# Anyone recognize this joint?



## apprentice (Mar 31, 2010)

If so, what name do you have for it.


----------



## cabinetman (Jul 5, 2007)

From what I can see, it appears to be a rabbet joint.


----------



## phinds (Mar 25, 2009)

*rabbeted sliding dovetail*

*as shown here:*

http://hobbithouseinc.com/personal/woodpics/_joineryterms.htm


----------



## apprentice (Mar 31, 2010)

phinds said:


> *rabbeted sliding dovetail*
> 
> *as shown here:*
> 
> http://hobbithouseinc.com/personal/woodpics/_joineryterms.htm


Oh, well so much for for claiming a patent.
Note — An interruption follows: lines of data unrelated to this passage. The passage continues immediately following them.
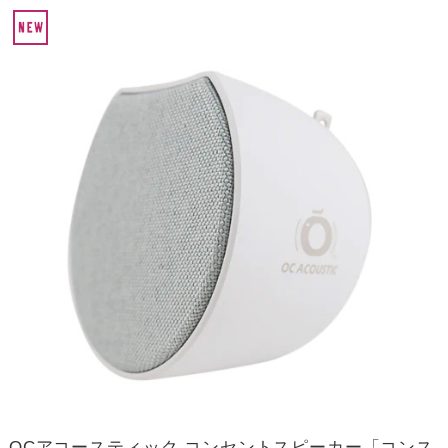
OCアコースティック コンセントスピーカー「コンス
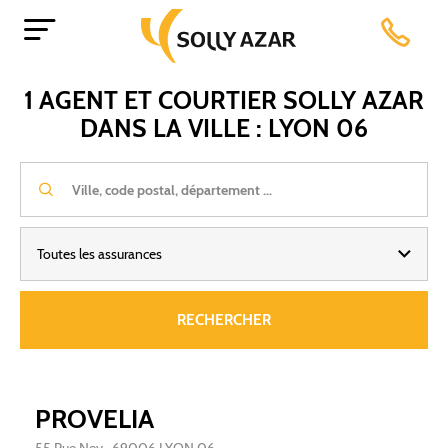
Aller
Accueil
France
Auvergne-Rhône-Alpes
Rhône
au
LYON 06
contenu
principal
1 AGENT ET COURTIER SOLLY AZAR
DANS LA VILLE : LYON 06
Toutes les assurances
RECHERCHER
PROVELIA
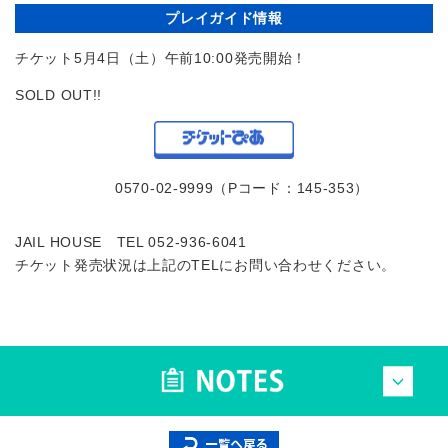
プレイガイド情報
チケット5月4日（土）午前10:00発売開始！
SOLD OUT!!
0570-02-9999（Pコード：145-353）
JAIL HOUSE TEL 052-936-6041
チケット発売状況は上記のTELにお問い合わせください。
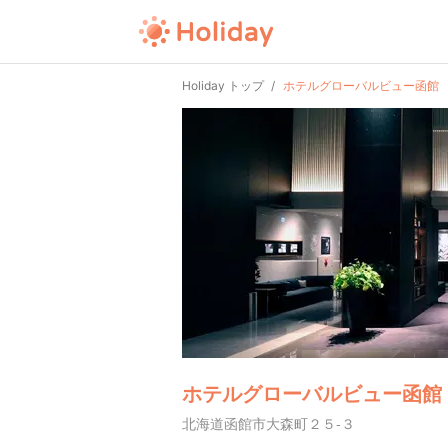
Holiday トップ
ホテルグローバルビュー函館
ホテルグローバルビュー函館
北海道函館市大森町２５-３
It was fun "coming up with it" anyhow, makes me wonder who has claim on it. Thanks for the info. Good reference you have there.:thumbsup:


----------



## Oak Tree Woodworks (Mar 25, 2010)

A "Helluvalotawork" Joint if you have the wrong tools


----------



## ash123 (Mar 14, 2010)

That reminds me of a drawer lock joint made on a Hammer multi machine.


----------



## phinds (Mar 25, 2009)

ash123 said:


> That reminds me of a drawer lock joint made on a Hammer multi machine.


Yep, if you check out my site (referenced above in the thread) you'll see that it is illustrated as a drawer-front joint because that's what it's mostly used for, and it's very similar to the more standard drawer locking joint for which you can buy dedicated router bits.


----------